Key Takeaways
- Kelp DAO suffered a $292–$293 million rsETH bridge exploit that sparked massive withdrawals from Aave totaling over $15 billion.
- Critical lending markets on Aave reached 100% utilization rates, trapping approximately $5 billion in USDT and USDC without withdrawal options.
- Protocol’s total value locked plummeted from $48.5 billion down to roughly $30.7 billion — representing a one-third decline within days.
- Security expert Natalie Newson from CertiK cautioned that Aave’s “self-defense systems are down,” allowing bad debt accumulation to continue unchecked.
- The AAVE token currently hovers around $91, barely maintaining the $90.47 support threshold, facing resistance near $98.80.
One of the crypto ecosystem’s premier decentralized lending platforms, Aave, finds itself battling a severe liquidity emergency following a security breach on an external protocol that unleashed a devastating domino effect across its primary markets.

The crisis erupted on April 18 when malicious actors discovered and exploited a critical weakness in a LayerZero V2 bridge connecting Unichain with Ethereum. The attackers successfully siphoned approximately $293 million in rsETH from Kelp DAO while bypassing the token burning mechanism on the originating chain.

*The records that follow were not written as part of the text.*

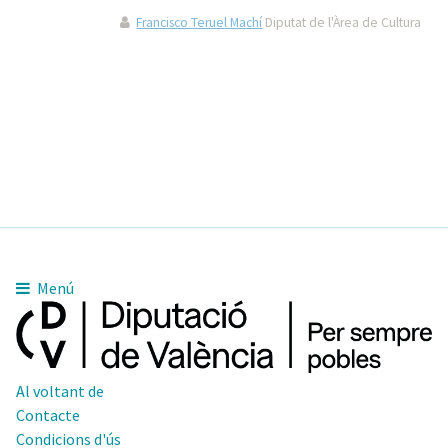
Francisco Teruel Machí
Diputat de l'Àrea de Cultura
Menú
Al voltant de
Contacte
Condicions d'ús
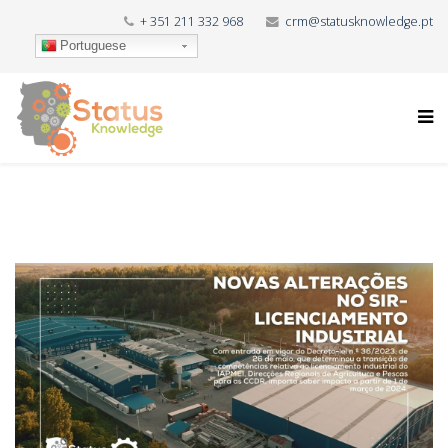
+ 351 211 332 968
crm@statusknowledge.pt
Portuguese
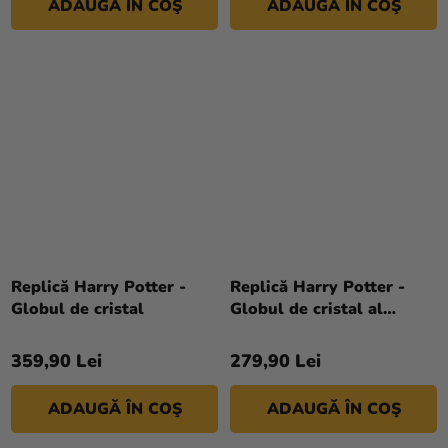
ADAUGĂ ÎN COŞ
ADAUGĂ ÎN COŞ
Replică Harry Potter -
Replică Harry Potter -
Globul de cristal
Globul de cristal al
Profeției
359,90 Lei
279,90 Lei
ADAUGĂ ÎN COŞ
ADAUGĂ ÎN COŞ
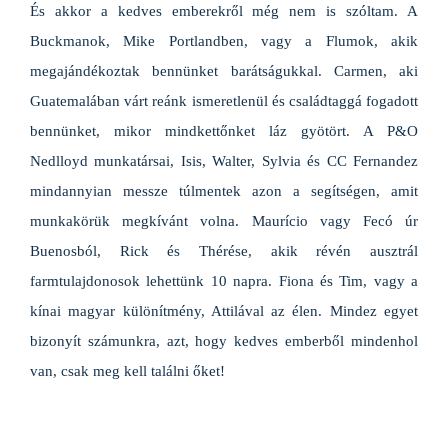
És akkor a kedves emberekről még nem is szóltam. A
Buckmanok, Mike Portlandben, vagy a Flumok, akik
megajándékoztak bennünket barátságukkal. Carmen, aki
Guatemalában várt reánk ismeretlenül és családtaggá fogadott
bennünket, mikor mindkettőnket láz gyötört. A P&O
Nedlloyd munkatársai, Isis, Walter, Sylvia és CC Fernandez
mindannyian messze túlmentek azon a segítségen, amit
munkakörük megkívánt volna. Maurício vagy Fecó úr
Buenosból, Rick és Thérése, akik révén ausztrál
farmtulajdonosok lehettünk 10 napra. Fiona és Tim, vagy a
kínai magyar különítmény, Attilával az élen. Mindez egyet
bizonyít számunkra, azt, hogy kedves emberből mindenhol
van, csak meg kell találni őket!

Subsequently, these compromised tokens found their way onto Aave V3, where they were posted as collateral. Exploiting this position, the attacker secured loans totaling nearly $200 million in WETH. As word spread about the unbacked collateral supporting these loans, panic ensued and users rushed to exit.
Within a single 24-hour period, Aave witnessed outflows exceeding $6.6 billion. Notable withdrawals came from high-profile entities including Justin Sun and cryptocurrency exchange MEXC. The ETH lending pool reached maximum utilization initially, with USDT and USDC markets quickly following suit.

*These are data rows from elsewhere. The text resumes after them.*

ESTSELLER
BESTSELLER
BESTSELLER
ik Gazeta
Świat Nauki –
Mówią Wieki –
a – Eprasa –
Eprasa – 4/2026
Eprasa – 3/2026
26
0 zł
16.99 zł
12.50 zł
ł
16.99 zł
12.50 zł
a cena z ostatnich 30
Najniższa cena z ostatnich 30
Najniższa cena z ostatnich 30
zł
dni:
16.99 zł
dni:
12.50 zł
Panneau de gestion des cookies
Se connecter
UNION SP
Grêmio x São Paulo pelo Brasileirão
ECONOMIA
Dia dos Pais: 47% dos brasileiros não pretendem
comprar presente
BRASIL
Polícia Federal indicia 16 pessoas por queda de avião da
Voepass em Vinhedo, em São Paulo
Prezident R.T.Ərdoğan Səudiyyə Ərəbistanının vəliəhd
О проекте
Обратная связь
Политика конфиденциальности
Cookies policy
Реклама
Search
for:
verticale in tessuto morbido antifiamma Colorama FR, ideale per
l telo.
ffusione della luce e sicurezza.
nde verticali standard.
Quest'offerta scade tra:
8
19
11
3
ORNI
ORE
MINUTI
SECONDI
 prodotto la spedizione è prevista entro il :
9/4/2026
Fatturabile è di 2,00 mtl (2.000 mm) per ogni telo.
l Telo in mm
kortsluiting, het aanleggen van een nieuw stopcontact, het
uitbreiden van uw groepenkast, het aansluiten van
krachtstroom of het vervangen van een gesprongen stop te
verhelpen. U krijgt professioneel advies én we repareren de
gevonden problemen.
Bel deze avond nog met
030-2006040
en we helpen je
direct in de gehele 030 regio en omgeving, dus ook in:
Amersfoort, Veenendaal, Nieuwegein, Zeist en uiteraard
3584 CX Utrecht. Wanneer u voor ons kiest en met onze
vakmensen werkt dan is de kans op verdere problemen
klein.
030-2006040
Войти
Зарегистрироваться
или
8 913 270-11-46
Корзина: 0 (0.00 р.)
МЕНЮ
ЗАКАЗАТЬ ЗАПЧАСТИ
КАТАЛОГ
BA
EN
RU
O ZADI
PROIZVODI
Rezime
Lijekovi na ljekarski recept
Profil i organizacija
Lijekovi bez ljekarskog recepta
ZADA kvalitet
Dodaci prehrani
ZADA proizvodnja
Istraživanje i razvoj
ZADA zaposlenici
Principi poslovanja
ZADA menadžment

When utilization reaches 100%, lending protocols exhaust all available liquidity reserves. This critical state prevents user withdrawals and eliminates the protocol’s ability to execute liquidations on undercollateralized positions.
DeFi analyst DeFi Warhol offered a straightforward assessment: “It actually means no liquidity available for withdrawals. Liquidations can’t be processed.” He noted that approximately $3 billion in USDT plus $2 billion in USDC remain trapped without viable exit strategies.
Protocol’s Defense Mechanisms Compromised
Natalie Newson, serving as senior blockchain security researcher at CertiK, characterized the circumstances as placing Aave in precarious territory.
“100% utilization doesn’t just mean a lack of liquidity; it means the protocol’s self-defense systems are down,” she explained. The absence of available liquidity prevents closure of undercollateralized positions, enabling bad debt to accumulate continuously.
Newson emphasized that Aave itself wasn’t directly compromised. “It got stuck due to the fallout from someone else’s bridge failure,” she clarified. According to LlamaRisk’s analysis, potential bad-debt scenarios range between $123.7 million and $230.1 million.
Aave’s governance responded swiftly — implementing rsETH reserve freezes, reducing loan-to-value ratios to zero, and modifying interest rate structures. However, the TVL hemorrhaging had already commenced.
Competing Platforms Absorb Fleeing Capital
AmberCN’s April 22 report documented total Aave outflows reaching $15.1 billion across three and a half days. The platform’s TVL crashed from $48.5 billion to $30.7 billion.

Morpho similarly experienced $1.5 billion in withdrawals. Conversely, SparkLend attracted $1.3 billion in new deposits — with speculation suggesting these funds originated from the same large holders abandoning Aave.
Daily on-chain revenue for Aave declined from $1.1 million in early February to $625,000 by Monday.
When approached by CoinDesk for statement, Aave founder Stani Kulechov responded: “I do not have anything useful to say.”
The AAVE token currently changes hands around $91.22, maintaining a precarious position slightly above critical support at $90.47. Overhead resistance establishes itself at the 20-day EMA positioned near $98.80.